(Page images and extracted text)
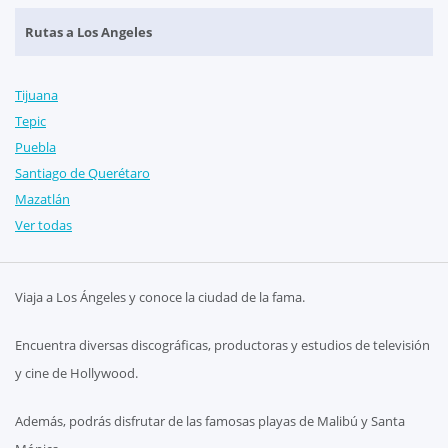
Rutas a Los Angeles
Tijuana
Tepic
Puebla
Santiago de Querétaro
Mazatlán
Ver todas
Viaja a Los Ángeles y conoce la ciudad de la fama.
Encuentra diversas discográficas, productoras y estudios de televisión
y cine de Hollywood.
Además, podrás disfrutar de las famosas playas de Malibú y Santa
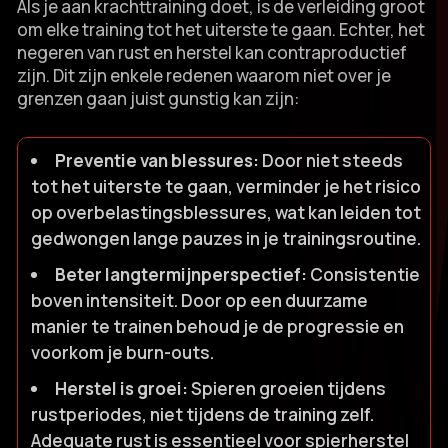
Als je aan krachttraining doet, is de verleiding groot
om elke training tot het uiterste te gaan.​ Echter, het
negeren van rust en herstel kan contraproductief
zijn.​ Dit zijn enkele redenen waarom niet over je
grenzen gaan juist gunstig kan zijn:
Preventie van blessures:
Door niet steeds
tot het uiterste te gaan, verminder je het risico
op overbelastingsblessures, wat kan leiden tot
gedwongen lange pauzes in je trainingsroutine.​
Beter langtermijnperspectief:
Consistentie
boven intensiteit.​ Door op een duurzame
manier te trainen behoud je de progressie en
voorkom je burn-outs.​
Herstel is groei:
Spieren groeien tijdens
rustperiodes, niet tijdens de training zelf.​
Adequate rust is essentieel voor spierherstel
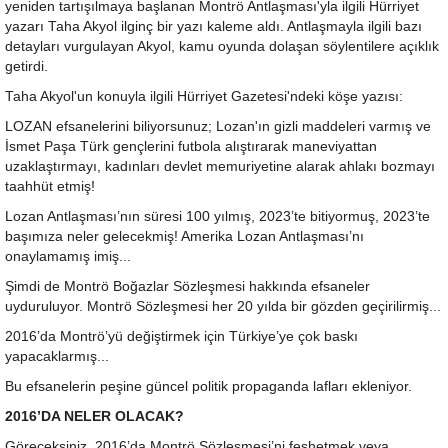
yeniden tartışılmaya başlanan Montrö Antlaşması'yla ilgili Hürriyet
yazarı Taha Akyol ilginç bir yazı kaleme aldı. Antlaşmayla ilgili bazı
detayları vurgulayan Akyol, kamu oyunda dolaşan söylentilere açıklık
getirdi.
Taha Akyol'un konuyla ilgili Hürriyet Gazetesi'ndeki köşe yazısı:
LOZAN efsanelerini biliyorsunuz; Lozan'ın gizli maddeleri varmış ve
İsmet Paşa Türk gençlerini futbola alıştırarak maneviyattan
uzaklaştırmayı, kadınları devlet memuriyetine alarak ahlakı bozmayı
taahhüt etmiş!
Lozan Antlaşması’nın süresi 100 yılmış, 2023’te bitiyormuş, 2023’te
başımıza neler gelecekmiş! Amerika Lozan Antlaşması’nı
onaylamamış imiş...
Şimdi de Montrö Boğazlar Sözleşmesi hakkında efsaneler
uyduruluyor. Montrö Sözleşmesi her 20 yılda bir gözden geçirilirmiş...
2016’da Montrö’yü değiştirmek için Türkiye’ye çok baskı
yapacaklarmış...
Bu efsanelerin peşine güncel politik propaganda lafları ekleniyor.
2016’DA NELER OLACAK?
Göreceksiniz, 2016’da Montrö Sözleşmesi’ni feshetmek veya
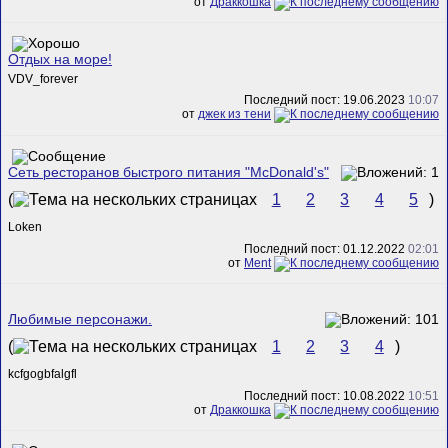
от
Драккошка
Отдых на море!
VDV_forever
Последний пост: 19.06.2023
10:07
от
джек из тени
Сеть ресторанов быстрого питания "McDonald's"
(
1
2
3
4
5
)
Loken
Последний пост: 01.12.2022
02:01
от
Ment
Любимые персонажи.
(
1
2
3
4
)
kcfgogbfalgfl
Последний пост: 10.08.2022
10:51
от
Драккошка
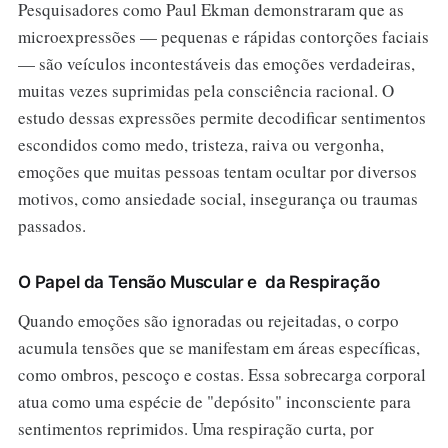
Pesquisadores como Paul Ekman demonstraram que as
microexpressões — pequenas e rápidas contorções faciais
— são veículos incontestáveis das emoções verdadeiras,
muitas vezes suprimidas pela consciência racional. O
estudo dessas expressões permite decodificar sentimentos
escondidos como medo, tristeza, raiva ou vergonha,
emoções que muitas pessoas tentam ocultar por diversos
motivos, como ansiedade social, insegurança ou traumas
passados.
O Papel da Tensão Muscular e da Respiração
Quando emoções são ignoradas ou rejeitadas, o corpo
acumula tensões que se manifestam em áreas específicas,
como ombros, pescoço e costas. Essa sobrecarga corporal
atua como uma espécie de "depósito" inconsciente para
sentimentos reprimidos. Uma respiração curta, por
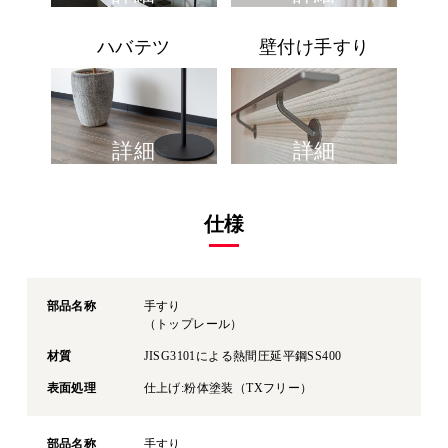
ハバテツ
壁付け手すり
詳細
詳細
仕様
部品名称
手すり
（トップレール）
材質
JISG3101による熱間圧延平鋼SS400
表面処理
仕上げ:粉体塗装（TXフリー）
部品名称
手すり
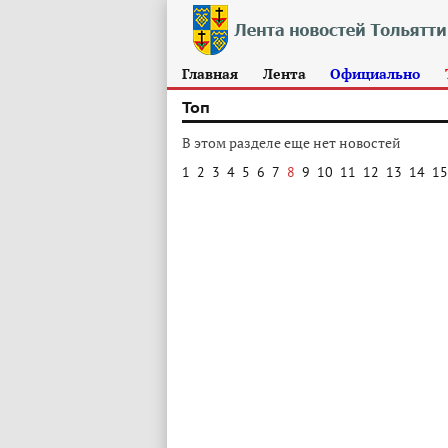
Главная
Лента
Официально
Топ
В этом разделе еще нет новостей
1
2
3
4
5
6
7
8
9
10
11
12
13
14
15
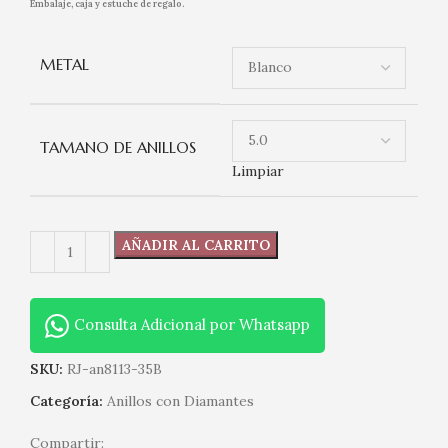
Embalaje, caja y estuche de regalo.
METAL
TAMANO DE ANILLOS
Limpiar
AÑADIR AL CARRITO
Consulta Adicional por Whatsapp
SKU:
RJ-an8113-35B
Categoría:
Anillos con Diamantes
Compartir:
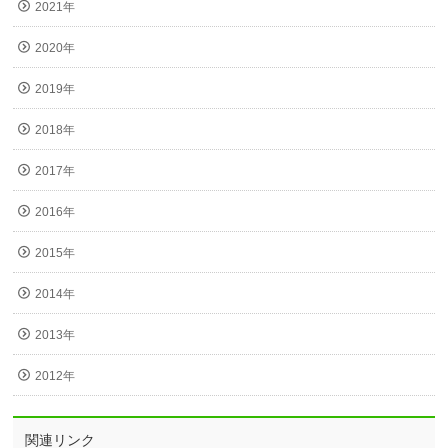
2021年
2020年
2019年
2018年
2017年
2016年
2015年
2014年
2013年
2012年
関連リンク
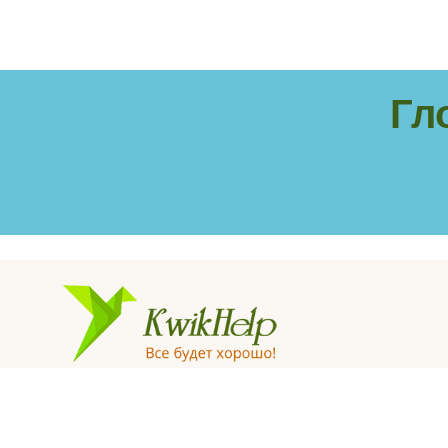
Гл
© «KwikHelp», 2015-2025
Профессиональная психологическая помощь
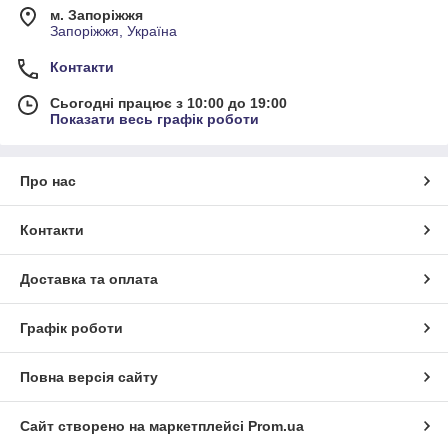
м. Запоріжжя
Запоріжжя, Україна
Контакти
Сьогодні працює з 10:00 до 19:00
Показати весь графік роботи
Про нас
Контакти
Доставка та оплата
Графік роботи
Повна версія сайту
Сайт створено на маркетплейсі
Prom.ua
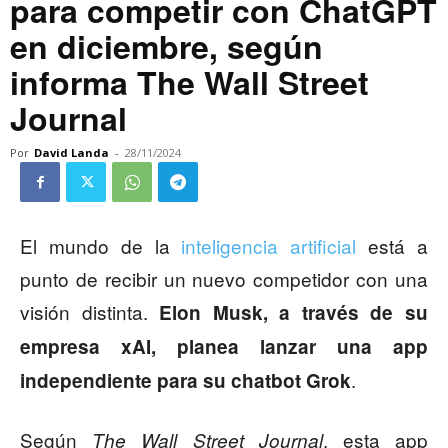
para competir con ChatGPT
en diciembre, según
informa The Wall Street
Journal
Por
David Landa
-
28/11/2024
El mundo de la
inteligencia artificial
está a
punto de recibir un nuevo competidor con una
visión distinta.
Elon Musk, a través de su
empresa xAI, planea lanzar una app
.
independiente para su chatbot Grok
Según
, esta app
The Wall Street Journal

What the exercise asks >>
Find the word "Hürriyet" in the entries. Copy each line that holds it.

Problem solution >>
yeniden tartışılmaya başlanan Montrö Antlaşması'yla ilgili Hürriyet
Taha Akyol'un konuyla ilgili Hürriyet Gazetesi'ndeki köşe yazısı:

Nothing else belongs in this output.